### What the exercise asks
Look for the word "bezem" in the entries and copy each line where it appears.

Saved entries:
Content starts

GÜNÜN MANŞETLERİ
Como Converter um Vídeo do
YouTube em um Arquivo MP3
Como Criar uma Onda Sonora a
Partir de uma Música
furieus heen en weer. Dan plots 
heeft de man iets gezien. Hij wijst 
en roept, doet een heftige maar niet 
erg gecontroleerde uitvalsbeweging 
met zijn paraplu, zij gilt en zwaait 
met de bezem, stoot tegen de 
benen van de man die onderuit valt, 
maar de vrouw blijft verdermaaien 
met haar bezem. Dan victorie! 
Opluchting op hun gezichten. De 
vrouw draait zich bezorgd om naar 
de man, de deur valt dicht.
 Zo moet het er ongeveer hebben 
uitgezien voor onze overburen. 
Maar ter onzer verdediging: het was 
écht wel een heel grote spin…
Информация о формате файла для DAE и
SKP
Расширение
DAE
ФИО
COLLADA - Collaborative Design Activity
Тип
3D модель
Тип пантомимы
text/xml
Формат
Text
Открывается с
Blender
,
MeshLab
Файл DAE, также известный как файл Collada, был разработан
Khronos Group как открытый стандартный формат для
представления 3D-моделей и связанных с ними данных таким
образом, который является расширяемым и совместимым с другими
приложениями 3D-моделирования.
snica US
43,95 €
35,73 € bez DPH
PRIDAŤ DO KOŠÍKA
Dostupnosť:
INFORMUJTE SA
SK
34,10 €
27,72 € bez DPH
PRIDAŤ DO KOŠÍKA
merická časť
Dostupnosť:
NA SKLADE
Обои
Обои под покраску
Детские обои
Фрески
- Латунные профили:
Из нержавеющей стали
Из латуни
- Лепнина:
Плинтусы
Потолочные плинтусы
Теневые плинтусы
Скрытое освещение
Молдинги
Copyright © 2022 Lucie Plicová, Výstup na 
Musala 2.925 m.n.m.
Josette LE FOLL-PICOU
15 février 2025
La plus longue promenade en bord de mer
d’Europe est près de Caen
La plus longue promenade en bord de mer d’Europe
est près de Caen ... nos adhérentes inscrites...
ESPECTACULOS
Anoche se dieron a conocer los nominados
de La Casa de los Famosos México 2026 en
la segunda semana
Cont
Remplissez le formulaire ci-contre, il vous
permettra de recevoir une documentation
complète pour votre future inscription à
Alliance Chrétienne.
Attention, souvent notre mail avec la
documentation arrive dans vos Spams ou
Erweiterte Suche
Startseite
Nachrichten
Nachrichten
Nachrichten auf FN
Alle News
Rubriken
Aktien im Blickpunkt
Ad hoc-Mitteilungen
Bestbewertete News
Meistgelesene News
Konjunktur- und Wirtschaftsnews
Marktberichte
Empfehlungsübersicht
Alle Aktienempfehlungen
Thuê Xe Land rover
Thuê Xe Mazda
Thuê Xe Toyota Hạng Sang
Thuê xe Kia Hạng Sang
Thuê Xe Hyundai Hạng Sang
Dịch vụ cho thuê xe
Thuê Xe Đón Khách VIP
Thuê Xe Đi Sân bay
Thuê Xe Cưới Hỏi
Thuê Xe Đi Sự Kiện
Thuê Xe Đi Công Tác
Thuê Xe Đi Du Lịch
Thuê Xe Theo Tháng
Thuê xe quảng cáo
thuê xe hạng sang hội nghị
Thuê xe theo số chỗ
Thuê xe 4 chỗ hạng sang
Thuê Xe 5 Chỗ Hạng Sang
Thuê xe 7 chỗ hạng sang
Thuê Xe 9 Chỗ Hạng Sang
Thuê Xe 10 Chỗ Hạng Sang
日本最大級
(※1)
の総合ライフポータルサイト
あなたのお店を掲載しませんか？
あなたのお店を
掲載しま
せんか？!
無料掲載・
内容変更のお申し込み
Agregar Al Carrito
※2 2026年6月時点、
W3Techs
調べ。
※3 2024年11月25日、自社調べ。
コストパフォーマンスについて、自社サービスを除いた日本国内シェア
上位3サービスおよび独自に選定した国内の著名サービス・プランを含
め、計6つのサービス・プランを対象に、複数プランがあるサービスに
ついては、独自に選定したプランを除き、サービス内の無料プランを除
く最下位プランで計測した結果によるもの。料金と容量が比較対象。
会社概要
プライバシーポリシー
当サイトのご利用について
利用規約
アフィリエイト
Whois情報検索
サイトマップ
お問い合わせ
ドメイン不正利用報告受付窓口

Content ends

### Your solution
met de bezem, stoot tegen de 
met haar bezem. Dan victorie! 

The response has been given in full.